(Records from a data source)
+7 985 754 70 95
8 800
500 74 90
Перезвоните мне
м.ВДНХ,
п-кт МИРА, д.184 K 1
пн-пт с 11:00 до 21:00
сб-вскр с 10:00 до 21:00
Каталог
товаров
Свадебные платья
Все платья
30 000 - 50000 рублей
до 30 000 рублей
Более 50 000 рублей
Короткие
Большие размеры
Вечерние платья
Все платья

* * *

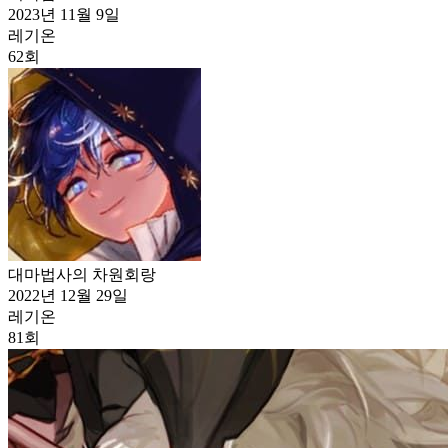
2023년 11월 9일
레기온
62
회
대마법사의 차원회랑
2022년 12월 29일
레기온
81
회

...

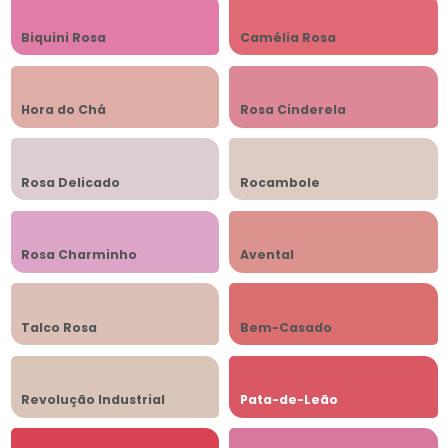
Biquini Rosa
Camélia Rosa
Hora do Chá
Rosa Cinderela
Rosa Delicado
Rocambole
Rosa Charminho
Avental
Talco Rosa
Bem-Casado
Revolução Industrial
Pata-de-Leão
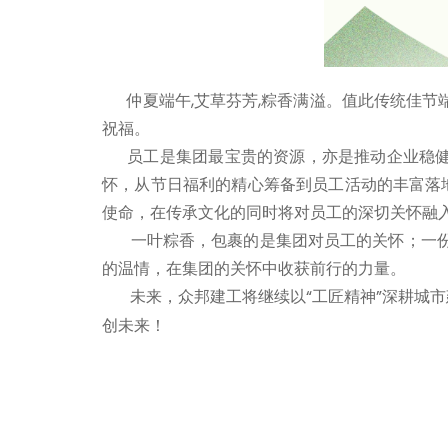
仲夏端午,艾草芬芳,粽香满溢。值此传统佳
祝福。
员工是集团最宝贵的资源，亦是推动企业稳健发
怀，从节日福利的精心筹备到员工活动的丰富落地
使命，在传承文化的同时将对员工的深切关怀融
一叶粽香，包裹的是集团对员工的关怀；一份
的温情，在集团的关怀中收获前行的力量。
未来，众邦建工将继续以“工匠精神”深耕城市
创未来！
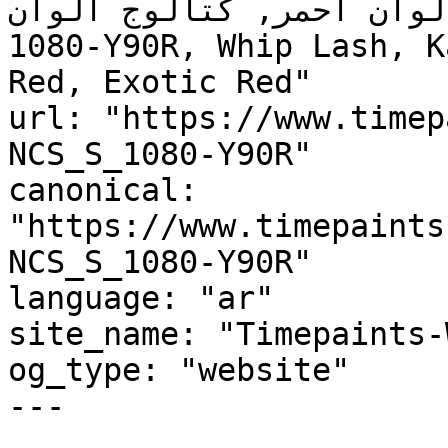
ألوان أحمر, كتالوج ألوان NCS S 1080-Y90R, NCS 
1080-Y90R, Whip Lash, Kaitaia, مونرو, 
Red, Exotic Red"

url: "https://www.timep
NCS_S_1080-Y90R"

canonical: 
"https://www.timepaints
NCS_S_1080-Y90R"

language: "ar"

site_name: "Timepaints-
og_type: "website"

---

▶ **REQUIREMENT**: Read through the entries, then copy every line where the string "рублей" is found.

▶ **REPLY TO THE EXERCISE**:
30 000 - 50000 рублей
до 30 000 рублей
Более 50 000 рублей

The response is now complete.